**DATA FOR THIS TASK**

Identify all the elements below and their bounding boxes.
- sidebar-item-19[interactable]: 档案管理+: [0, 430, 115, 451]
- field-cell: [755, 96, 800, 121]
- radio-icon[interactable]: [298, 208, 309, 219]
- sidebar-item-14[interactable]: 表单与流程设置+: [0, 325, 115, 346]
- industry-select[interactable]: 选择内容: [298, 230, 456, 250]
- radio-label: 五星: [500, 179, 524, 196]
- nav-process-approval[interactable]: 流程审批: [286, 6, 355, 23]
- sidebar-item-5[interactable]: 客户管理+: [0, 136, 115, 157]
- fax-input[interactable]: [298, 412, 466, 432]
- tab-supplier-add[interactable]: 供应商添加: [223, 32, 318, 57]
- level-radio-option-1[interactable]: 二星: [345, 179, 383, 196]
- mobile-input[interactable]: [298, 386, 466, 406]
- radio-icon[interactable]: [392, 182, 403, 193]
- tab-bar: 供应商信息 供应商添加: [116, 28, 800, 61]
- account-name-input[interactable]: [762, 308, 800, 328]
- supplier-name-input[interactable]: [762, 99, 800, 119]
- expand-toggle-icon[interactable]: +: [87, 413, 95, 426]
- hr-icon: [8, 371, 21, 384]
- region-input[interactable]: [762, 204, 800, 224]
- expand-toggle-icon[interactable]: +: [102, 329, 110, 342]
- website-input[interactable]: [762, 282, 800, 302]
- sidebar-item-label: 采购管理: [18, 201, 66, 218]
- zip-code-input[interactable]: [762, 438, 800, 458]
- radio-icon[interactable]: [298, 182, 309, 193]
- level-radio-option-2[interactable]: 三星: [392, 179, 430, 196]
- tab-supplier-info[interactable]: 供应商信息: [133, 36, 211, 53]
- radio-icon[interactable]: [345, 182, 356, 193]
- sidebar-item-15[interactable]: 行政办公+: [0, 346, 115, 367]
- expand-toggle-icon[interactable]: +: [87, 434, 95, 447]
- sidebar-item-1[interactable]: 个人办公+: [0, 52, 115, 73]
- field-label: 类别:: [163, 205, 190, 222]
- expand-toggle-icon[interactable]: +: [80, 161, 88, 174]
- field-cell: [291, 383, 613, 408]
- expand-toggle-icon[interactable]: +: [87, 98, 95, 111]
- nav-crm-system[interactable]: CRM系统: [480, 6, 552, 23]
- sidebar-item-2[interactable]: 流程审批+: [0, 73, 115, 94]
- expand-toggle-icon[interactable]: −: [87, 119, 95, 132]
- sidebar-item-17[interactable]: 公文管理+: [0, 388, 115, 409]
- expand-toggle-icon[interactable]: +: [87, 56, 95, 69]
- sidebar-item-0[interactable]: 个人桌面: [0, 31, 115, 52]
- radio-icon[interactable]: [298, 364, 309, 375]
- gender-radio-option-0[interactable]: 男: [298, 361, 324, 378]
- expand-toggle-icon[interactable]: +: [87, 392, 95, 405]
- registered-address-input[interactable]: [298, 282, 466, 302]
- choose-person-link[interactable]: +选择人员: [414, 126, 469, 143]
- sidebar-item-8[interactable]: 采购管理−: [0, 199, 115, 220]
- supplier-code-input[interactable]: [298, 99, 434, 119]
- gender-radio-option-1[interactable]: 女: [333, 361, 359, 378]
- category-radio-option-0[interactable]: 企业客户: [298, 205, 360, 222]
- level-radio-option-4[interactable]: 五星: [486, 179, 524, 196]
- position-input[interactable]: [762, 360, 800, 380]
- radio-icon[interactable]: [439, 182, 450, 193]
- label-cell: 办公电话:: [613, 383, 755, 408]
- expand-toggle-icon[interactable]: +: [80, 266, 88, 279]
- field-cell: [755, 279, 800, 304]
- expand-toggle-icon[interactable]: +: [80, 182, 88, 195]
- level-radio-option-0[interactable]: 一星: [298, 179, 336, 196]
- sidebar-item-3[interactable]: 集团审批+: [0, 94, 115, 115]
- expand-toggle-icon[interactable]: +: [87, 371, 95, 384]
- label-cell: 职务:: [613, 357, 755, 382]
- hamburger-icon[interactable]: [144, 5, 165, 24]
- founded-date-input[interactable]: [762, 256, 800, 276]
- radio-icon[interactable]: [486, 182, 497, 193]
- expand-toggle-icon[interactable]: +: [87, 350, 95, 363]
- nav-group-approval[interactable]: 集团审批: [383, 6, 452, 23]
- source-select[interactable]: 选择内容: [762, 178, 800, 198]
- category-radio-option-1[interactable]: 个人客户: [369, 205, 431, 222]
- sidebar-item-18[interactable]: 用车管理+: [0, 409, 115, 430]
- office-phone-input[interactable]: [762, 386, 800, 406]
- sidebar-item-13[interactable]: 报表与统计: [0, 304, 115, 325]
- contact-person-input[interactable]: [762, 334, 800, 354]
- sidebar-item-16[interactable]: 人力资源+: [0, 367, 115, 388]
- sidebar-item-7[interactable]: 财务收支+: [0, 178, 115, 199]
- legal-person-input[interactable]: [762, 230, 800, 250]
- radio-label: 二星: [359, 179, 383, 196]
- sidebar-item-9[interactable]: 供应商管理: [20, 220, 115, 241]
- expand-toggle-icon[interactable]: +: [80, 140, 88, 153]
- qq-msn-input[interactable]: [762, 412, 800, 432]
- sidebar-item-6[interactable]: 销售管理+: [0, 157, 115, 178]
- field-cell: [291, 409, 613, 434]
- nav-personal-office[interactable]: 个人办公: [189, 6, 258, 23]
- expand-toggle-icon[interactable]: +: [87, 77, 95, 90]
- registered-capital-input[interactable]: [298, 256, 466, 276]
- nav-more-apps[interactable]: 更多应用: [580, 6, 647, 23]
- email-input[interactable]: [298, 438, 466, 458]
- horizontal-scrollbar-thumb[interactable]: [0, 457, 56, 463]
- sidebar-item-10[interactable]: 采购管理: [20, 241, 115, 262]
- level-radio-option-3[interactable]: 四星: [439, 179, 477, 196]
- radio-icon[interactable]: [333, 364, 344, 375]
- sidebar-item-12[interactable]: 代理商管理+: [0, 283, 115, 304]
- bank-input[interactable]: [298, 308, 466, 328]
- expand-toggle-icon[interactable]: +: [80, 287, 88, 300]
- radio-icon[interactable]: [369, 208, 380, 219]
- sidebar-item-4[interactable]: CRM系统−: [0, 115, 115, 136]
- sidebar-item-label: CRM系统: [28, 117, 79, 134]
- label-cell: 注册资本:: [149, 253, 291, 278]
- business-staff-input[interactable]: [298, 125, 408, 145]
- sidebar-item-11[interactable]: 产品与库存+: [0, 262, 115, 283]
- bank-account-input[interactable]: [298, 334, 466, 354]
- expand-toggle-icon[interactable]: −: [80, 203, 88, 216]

**REQUIRED WORK**
Above are the records. Copy every line in them holding "registered".

**RESULT FOR THIS EXERCISE**
- registered-address-input[interactable]: [298, 282, 466, 302]
- registered-capital-input[interactable]: [298, 256, 466, 276]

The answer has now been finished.